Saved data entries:
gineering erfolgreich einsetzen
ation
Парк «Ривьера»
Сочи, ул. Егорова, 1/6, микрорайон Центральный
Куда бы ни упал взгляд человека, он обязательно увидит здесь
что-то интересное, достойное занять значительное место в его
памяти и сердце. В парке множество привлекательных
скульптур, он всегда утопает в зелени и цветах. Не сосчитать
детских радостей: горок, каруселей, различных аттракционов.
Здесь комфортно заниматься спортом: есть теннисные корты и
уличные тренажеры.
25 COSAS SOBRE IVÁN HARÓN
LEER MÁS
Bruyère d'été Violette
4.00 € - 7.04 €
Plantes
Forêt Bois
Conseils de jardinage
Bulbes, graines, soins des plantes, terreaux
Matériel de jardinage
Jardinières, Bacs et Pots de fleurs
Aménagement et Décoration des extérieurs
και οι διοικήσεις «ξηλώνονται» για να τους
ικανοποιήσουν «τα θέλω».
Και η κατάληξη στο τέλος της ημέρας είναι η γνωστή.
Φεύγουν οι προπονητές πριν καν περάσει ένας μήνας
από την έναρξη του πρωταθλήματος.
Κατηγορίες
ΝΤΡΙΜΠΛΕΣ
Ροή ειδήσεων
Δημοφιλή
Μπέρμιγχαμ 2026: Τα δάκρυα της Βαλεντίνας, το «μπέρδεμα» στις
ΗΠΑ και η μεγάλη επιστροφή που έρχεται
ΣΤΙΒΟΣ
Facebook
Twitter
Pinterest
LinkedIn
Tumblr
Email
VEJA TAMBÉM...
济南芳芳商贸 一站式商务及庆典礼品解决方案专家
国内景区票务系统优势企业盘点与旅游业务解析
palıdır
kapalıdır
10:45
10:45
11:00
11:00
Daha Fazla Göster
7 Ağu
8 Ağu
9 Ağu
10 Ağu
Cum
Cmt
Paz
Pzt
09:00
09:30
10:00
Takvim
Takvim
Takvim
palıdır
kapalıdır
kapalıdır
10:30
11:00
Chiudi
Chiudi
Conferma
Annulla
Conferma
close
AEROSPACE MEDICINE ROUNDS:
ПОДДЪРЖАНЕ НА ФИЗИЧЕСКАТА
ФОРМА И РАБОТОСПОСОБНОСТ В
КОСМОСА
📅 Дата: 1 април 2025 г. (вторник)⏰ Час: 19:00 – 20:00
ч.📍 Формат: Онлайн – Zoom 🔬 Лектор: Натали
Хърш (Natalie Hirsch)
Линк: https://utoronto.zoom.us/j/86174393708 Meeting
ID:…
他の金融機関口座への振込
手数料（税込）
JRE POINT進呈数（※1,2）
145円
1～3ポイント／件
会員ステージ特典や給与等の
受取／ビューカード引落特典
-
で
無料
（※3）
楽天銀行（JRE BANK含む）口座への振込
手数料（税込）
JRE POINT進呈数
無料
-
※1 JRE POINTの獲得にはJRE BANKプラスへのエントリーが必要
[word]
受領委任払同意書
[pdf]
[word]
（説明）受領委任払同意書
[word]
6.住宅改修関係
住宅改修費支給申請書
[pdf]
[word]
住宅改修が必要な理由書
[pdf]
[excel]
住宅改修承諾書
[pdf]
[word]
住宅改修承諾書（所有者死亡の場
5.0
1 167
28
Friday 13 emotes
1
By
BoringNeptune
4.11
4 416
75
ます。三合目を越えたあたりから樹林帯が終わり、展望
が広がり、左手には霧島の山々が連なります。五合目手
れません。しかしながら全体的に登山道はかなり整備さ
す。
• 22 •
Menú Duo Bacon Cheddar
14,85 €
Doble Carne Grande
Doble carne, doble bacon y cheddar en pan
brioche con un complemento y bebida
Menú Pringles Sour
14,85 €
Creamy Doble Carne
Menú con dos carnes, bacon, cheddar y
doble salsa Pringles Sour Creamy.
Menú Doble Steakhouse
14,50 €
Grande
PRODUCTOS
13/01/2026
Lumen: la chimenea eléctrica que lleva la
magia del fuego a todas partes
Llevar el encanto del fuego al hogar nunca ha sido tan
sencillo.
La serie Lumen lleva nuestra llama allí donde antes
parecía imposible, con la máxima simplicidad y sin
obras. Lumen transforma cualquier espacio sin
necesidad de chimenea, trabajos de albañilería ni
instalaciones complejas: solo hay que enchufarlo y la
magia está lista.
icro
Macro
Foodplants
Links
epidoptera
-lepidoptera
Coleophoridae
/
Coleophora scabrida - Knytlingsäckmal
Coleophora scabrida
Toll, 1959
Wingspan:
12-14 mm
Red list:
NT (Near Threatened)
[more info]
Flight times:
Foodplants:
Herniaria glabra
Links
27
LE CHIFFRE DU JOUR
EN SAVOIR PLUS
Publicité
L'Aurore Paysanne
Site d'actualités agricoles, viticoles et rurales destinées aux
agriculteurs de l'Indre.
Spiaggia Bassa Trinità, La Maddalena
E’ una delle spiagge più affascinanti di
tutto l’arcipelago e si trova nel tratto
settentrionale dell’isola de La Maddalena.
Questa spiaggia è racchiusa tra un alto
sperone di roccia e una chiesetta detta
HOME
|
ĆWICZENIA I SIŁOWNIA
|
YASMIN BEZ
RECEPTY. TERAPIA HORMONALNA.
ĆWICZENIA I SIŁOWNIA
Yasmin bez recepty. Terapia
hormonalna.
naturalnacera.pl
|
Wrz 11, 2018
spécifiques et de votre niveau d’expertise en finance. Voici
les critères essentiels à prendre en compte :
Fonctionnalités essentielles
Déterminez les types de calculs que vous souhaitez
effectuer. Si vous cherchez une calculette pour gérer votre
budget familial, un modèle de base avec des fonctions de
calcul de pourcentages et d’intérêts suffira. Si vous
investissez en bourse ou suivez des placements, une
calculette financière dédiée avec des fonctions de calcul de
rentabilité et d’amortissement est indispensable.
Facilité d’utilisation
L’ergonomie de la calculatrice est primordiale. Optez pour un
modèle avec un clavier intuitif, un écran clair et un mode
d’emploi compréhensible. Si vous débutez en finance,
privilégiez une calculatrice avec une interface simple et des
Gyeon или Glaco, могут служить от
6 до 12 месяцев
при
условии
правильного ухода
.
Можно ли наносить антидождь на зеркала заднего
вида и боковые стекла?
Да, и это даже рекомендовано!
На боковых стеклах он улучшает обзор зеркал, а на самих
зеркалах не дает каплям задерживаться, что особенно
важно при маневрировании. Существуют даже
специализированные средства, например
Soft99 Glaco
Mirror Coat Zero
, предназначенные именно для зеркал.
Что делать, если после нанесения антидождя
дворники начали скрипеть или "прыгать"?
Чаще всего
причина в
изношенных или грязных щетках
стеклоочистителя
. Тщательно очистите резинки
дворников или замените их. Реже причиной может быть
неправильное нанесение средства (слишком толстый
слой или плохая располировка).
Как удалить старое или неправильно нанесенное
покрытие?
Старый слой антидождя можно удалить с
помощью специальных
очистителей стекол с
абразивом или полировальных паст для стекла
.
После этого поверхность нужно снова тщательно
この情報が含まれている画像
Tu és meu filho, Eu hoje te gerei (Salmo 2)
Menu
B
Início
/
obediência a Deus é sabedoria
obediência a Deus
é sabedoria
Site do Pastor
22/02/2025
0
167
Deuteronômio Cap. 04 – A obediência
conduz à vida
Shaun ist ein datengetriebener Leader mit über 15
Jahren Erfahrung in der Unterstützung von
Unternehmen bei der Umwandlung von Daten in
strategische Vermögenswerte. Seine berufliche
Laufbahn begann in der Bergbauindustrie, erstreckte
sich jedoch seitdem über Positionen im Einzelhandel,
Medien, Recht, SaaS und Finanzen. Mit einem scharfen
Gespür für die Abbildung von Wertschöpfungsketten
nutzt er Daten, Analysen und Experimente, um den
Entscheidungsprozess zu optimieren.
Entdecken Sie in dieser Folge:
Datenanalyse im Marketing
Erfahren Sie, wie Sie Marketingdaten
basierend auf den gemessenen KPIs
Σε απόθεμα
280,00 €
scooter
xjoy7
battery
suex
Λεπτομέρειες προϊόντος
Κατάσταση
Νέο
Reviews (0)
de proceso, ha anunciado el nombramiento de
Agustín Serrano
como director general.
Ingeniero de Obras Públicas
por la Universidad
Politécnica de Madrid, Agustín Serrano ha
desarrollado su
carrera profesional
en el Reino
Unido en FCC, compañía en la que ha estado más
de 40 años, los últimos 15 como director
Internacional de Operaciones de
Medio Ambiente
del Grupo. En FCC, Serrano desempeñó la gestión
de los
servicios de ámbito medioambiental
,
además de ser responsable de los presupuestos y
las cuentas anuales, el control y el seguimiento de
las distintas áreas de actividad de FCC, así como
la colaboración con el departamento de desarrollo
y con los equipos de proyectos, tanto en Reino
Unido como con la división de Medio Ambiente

**Requirement:** Keep only those lines of the records that hold "votre", and return them.

**Answer for the task:**
spécifiques et de votre niveau d’expertise en finance. Voici
effectuer. Si vous cherchez une calculette pour gérer votre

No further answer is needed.